Prices are the same as the concession stand but there’s a $1 convenience fee for pickups and a $3 charge for delivery.

Hemesath said FanFood launched on May 9 in Austin, Texas at the 360 Amphitheatre. They have since secured contracts with a raceway in Houston and with the San Jose Earthquakes, a Major League Soccer franchise in California, along with the Iowa Cubs.

He said more partnerships are in the works.

In Texas, Hemesath said FanFood partners with the Central Texas Food Bank who provides some volunteers that act as runners and prepare orders. In exchange, FanFood donates what the volunteers salary would be to the charity.

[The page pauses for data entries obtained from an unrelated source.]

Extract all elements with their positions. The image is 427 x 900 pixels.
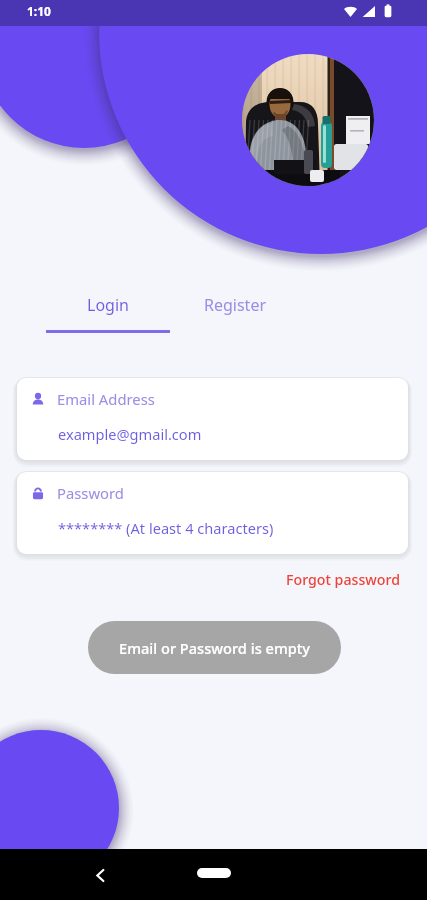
- staticText: Password: [57, 483, 124, 503]
- button[interactable]: Login: [46, 294, 170, 316]
- staticText: Email Address: [57, 389, 155, 409]
- staticText: 1:10: [27, 3, 51, 19]
- button[interactable]: Forgot password: [276, 566, 410, 593]
- button[interactable]: Register: [180, 294, 290, 316]
- button[interactable]: Home: [197, 868, 231, 878]
- button[interactable]: Password: [17, 472, 408, 554]
- staticText: Login: [87, 294, 129, 316]
- staticText: ******** (At least 4 characters): [58, 518, 274, 538]
- staticText: Forgot password: [286, 570, 400, 589]
- button[interactable]: Back: [86, 861, 114, 889]
- button[interactable]: Email or Password is empty: [88, 621, 341, 674]
- staticText: Register: [204, 294, 267, 316]
- staticText: Email or Password is empty: [119, 638, 311, 658]
- button[interactable]: Email Address: [17, 378, 408, 460]
- staticText: example@gmail.com: [58, 424, 202, 444]
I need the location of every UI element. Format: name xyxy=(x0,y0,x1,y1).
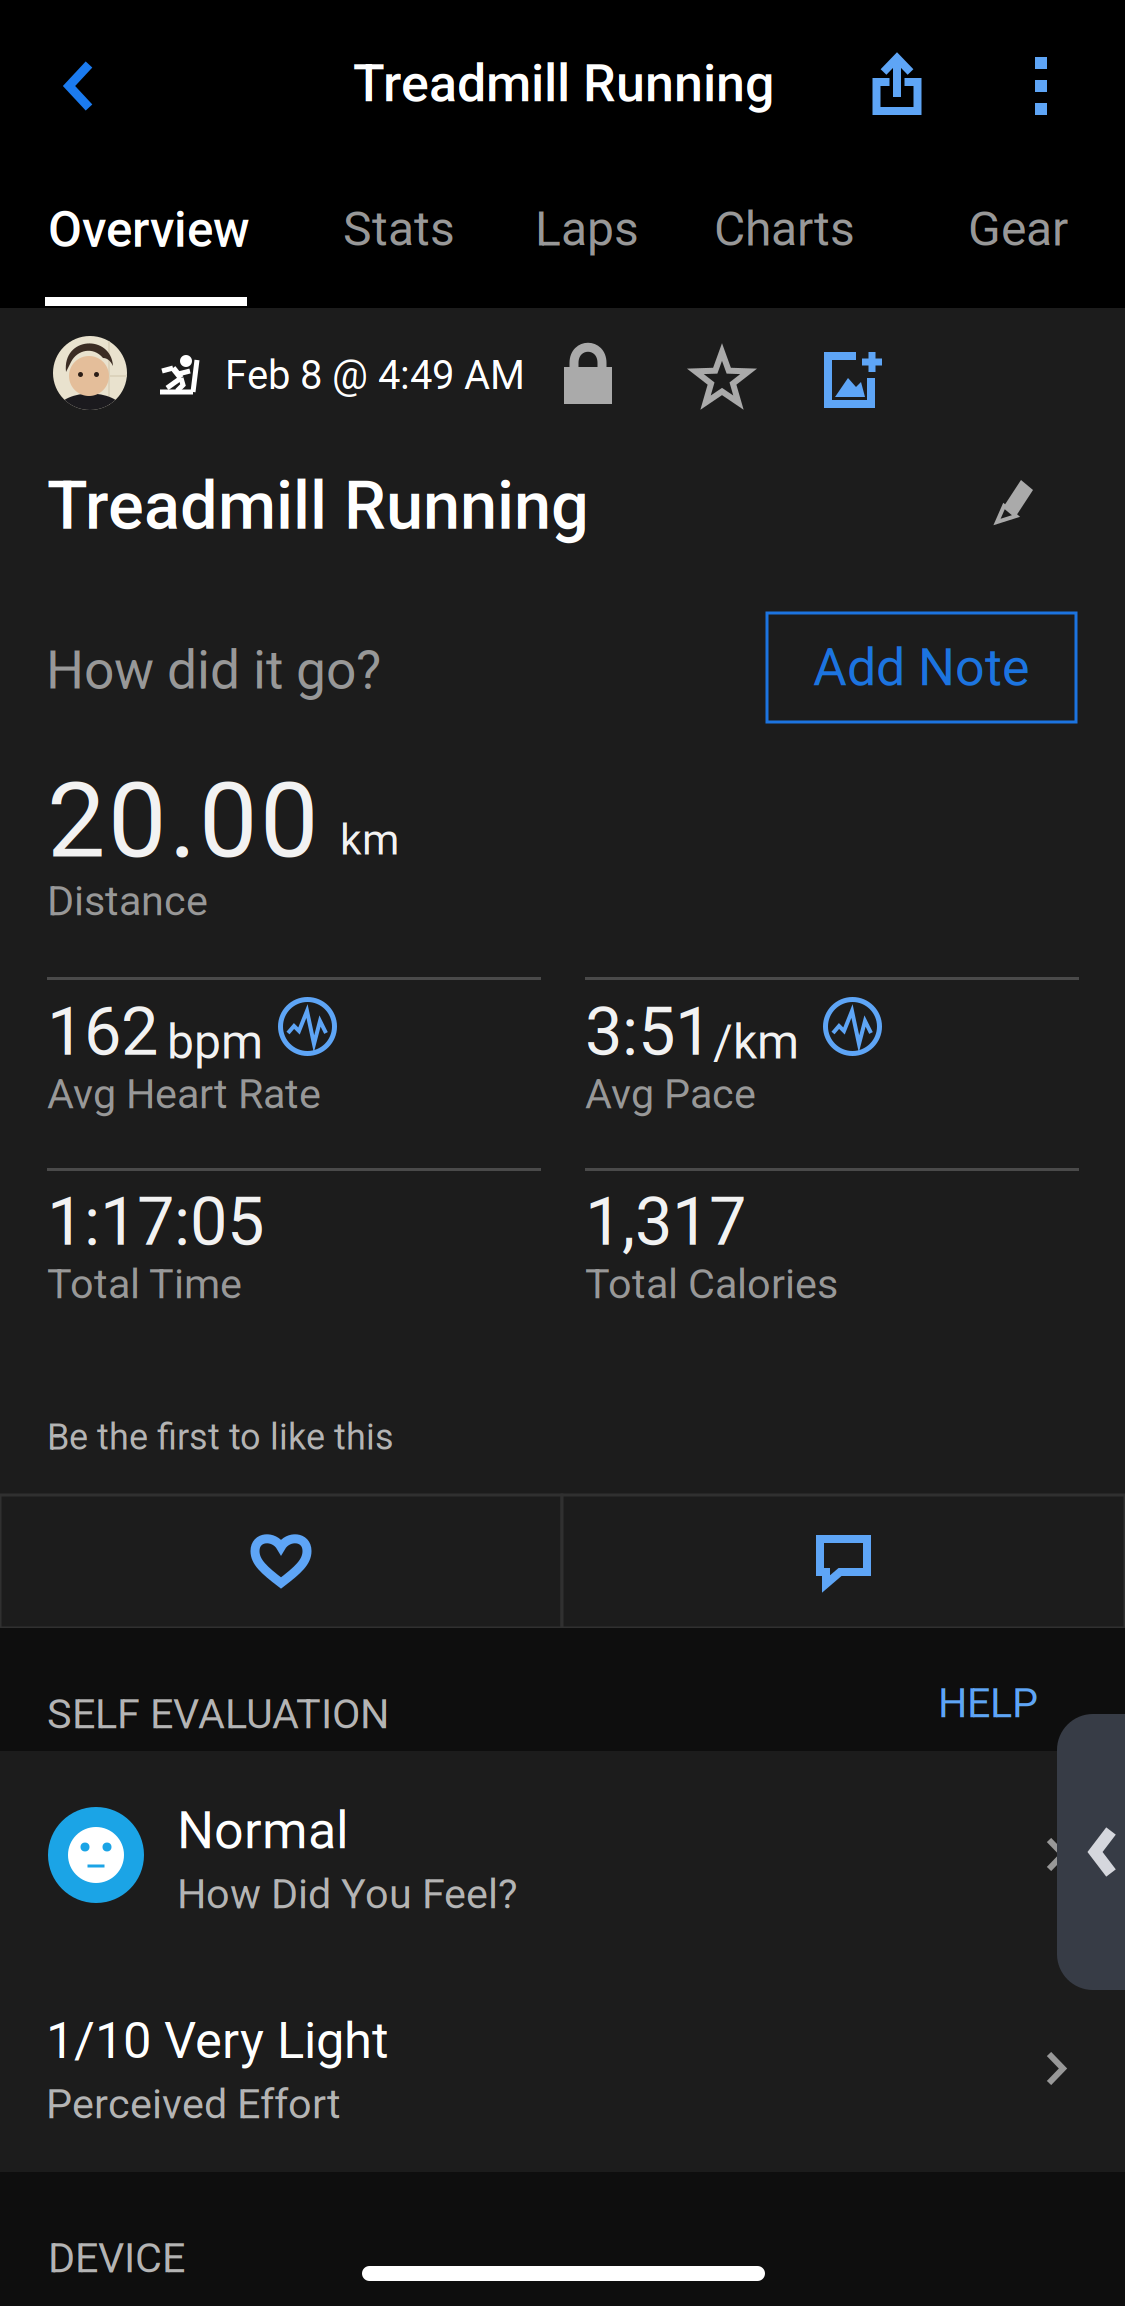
button[interactable]: Add Note xyxy=(767,613,1076,722)
staticText: Be the first to like this xyxy=(47,1416,394,1458)
staticText: HELP xyxy=(938,1679,1038,1727)
staticText: Feb 8 @ 4:49 AM xyxy=(225,352,525,399)
staticText: 1,317 xyxy=(585,1183,746,1261)
staticText: How did it go? xyxy=(46,639,381,702)
staticText: Total Calories xyxy=(585,1260,838,1308)
button[interactable]: Edit activity name xyxy=(969,455,1061,547)
staticText: Add Note xyxy=(813,637,1030,698)
button[interactable]: Back xyxy=(9,16,149,156)
staticText: Distance xyxy=(47,877,208,925)
button[interactable]: More options xyxy=(986,26,1096,146)
button[interactable]: Normal xyxy=(0,1751,1125,1958)
staticText: Avg Heart Rate xyxy=(47,1070,321,1118)
staticText: 20.00 xyxy=(47,760,318,882)
staticText: Normal xyxy=(177,1800,349,1861)
staticText: Treadmill Running xyxy=(47,467,589,545)
staticText: 1:17:05 xyxy=(47,1183,264,1261)
staticText: 3:51 xyxy=(585,993,712,1071)
staticText: Gear xyxy=(968,201,1068,257)
button[interactable]: Favorite xyxy=(678,334,766,422)
staticText: SELF EVALUATION xyxy=(47,1690,389,1738)
button[interactable]: Overview xyxy=(26,170,270,288)
button[interactable]: Share xyxy=(837,24,957,144)
staticText: Treadmill Running xyxy=(353,53,774,114)
button[interactable]: Comment xyxy=(562,1495,1125,1628)
button[interactable]: Charts xyxy=(692,170,876,288)
staticText: 1/10 Very Light xyxy=(46,2011,389,2070)
button[interactable]: Gear xyxy=(946,170,1090,288)
staticText: 162 xyxy=(47,993,158,1071)
staticText: Avg Pace xyxy=(585,1070,756,1118)
staticText: How Did You Feel? xyxy=(177,1870,518,1918)
button[interactable]: 1/10 Very Light xyxy=(0,1958,1125,2172)
button[interactable]: HELP xyxy=(898,1658,1078,1748)
button[interactable]: Add photo xyxy=(810,336,898,424)
button[interactable]: Stats xyxy=(321,170,475,288)
staticText: km xyxy=(340,815,399,865)
staticText: Perceived Effort xyxy=(46,2080,341,2128)
button[interactable]: Laps xyxy=(513,170,652,288)
staticText: Stats xyxy=(343,201,455,257)
staticText: Charts xyxy=(714,201,855,257)
staticText: Overview xyxy=(48,201,250,259)
staticText: Laps xyxy=(535,201,639,257)
staticText: DEVICE xyxy=(48,2234,185,2282)
button[interactable]: Like xyxy=(0,1495,562,1628)
staticText: /km xyxy=(713,1014,799,1070)
staticText: Total Time xyxy=(47,1260,242,1308)
staticText: bpm xyxy=(167,1014,263,1070)
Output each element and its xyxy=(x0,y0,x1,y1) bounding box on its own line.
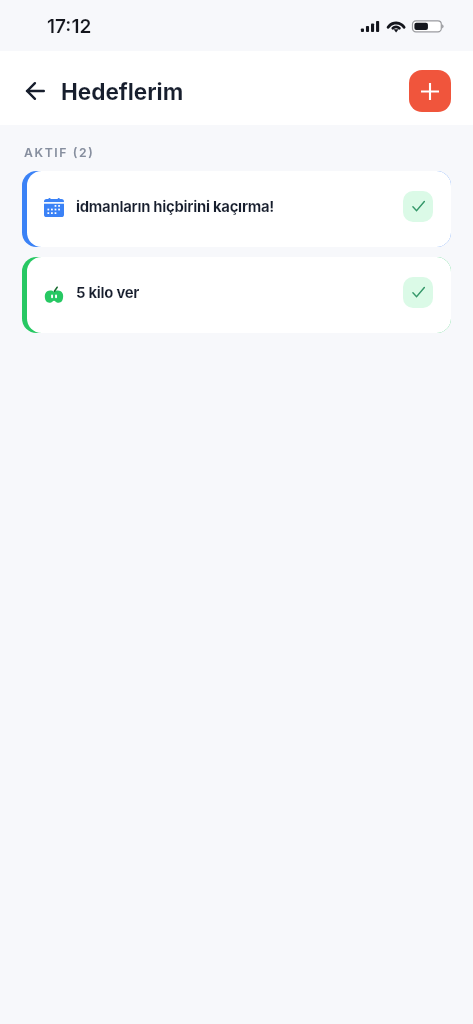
button[interactable]: idmanların hiçbirini kaçırma! xyxy=(27,171,451,247)
button[interactable]: Mark complete xyxy=(403,277,433,308)
staticText: idmanların hiçbirini kaçırma! xyxy=(76,198,275,216)
staticText: AKTIF (2) xyxy=(24,145,95,160)
button[interactable]: Add goal xyxy=(409,70,451,112)
button[interactable]: Back xyxy=(17,73,53,109)
staticText: Hedeflerim xyxy=(61,78,184,105)
staticText: 17:12 xyxy=(47,15,92,38)
staticText: 5 kilo ver xyxy=(76,284,140,302)
button[interactable]: 5 kilo ver xyxy=(27,257,451,333)
button[interactable]: Mark complete xyxy=(403,191,433,222)
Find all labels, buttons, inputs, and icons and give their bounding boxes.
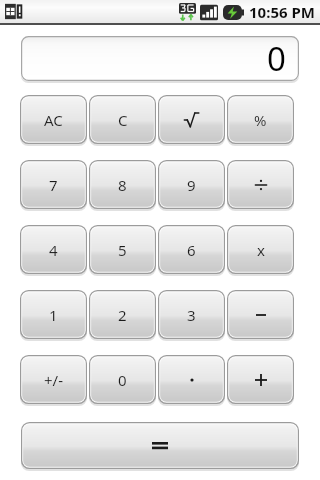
- staticText: 9: [187, 175, 196, 195]
- button[interactable]: Divide: [227, 160, 294, 209]
- staticText: 8: [118, 175, 127, 195]
- staticText: x: [257, 240, 265, 260]
- staticText: +/-: [44, 370, 63, 390]
- button[interactable]: Minus: [227, 290, 294, 339]
- button[interactable]: 1: [20, 290, 87, 339]
- staticText: %: [254, 110, 267, 130]
- staticText: C: [118, 110, 128, 130]
- staticText: AC: [44, 110, 63, 130]
- button[interactable]: 9: [158, 160, 225, 209]
- staticText: 0: [118, 370, 127, 390]
- staticText: 4: [49, 240, 58, 260]
- staticText: 5: [118, 240, 127, 260]
- button[interactable]: 8: [89, 160, 156, 209]
- button[interactable]: 0: [89, 355, 156, 404]
- staticText: 0: [267, 36, 286, 81]
- button[interactable]: 2: [89, 290, 156, 339]
- button[interactable]: C: [89, 95, 156, 144]
- staticText: 1: [49, 305, 58, 325]
- button[interactable]: Square root: [158, 95, 225, 144]
- button[interactable]: AC: [20, 95, 87, 144]
- button[interactable]: 6: [158, 225, 225, 274]
- staticText: 2: [118, 305, 127, 325]
- button[interactable]: Plus minus: [20, 355, 87, 404]
- button[interactable]: Plus: [227, 355, 294, 404]
- button[interactable]: 3: [158, 290, 225, 339]
- button[interactable]: 5: [89, 225, 156, 274]
- staticText: 10:56 PM: [249, 2, 315, 22]
- button[interactable]: Equals: [21, 422, 299, 469]
- button[interactable]: Decimal point: [158, 355, 225, 404]
- button[interactable]: Multiply: [227, 225, 294, 274]
- button[interactable]: 4: [20, 225, 87, 274]
- button[interactable]: 7: [20, 160, 87, 209]
- button[interactable]: Percent: [227, 95, 294, 144]
- staticText: 6: [187, 240, 196, 260]
- staticText: 7: [49, 175, 58, 195]
- staticText: 3: [187, 305, 196, 325]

“For every dollar we give it equals out to about 11 meals that they are able to provide back to hungry people,” Hemesath explained. “So we’re working on trying to partner with the Iowa Food Bank in the same way.”

Hemesath said he’s actively looking for volunteers to form a similar partnership.

“Between now and October we have about 1,000 volunteer shifts in our four locations” Hemesath explained. “That would be over $40,000 in donations.”

He said FanFood could pay to have employees work but by partnering with the local charities ties into the FanFood brand.

“It’s feeding hungry fans and hungry Americans,” Hemesath says. “But we want to give back to people who are less fortunate. It’s part of our beliefs.”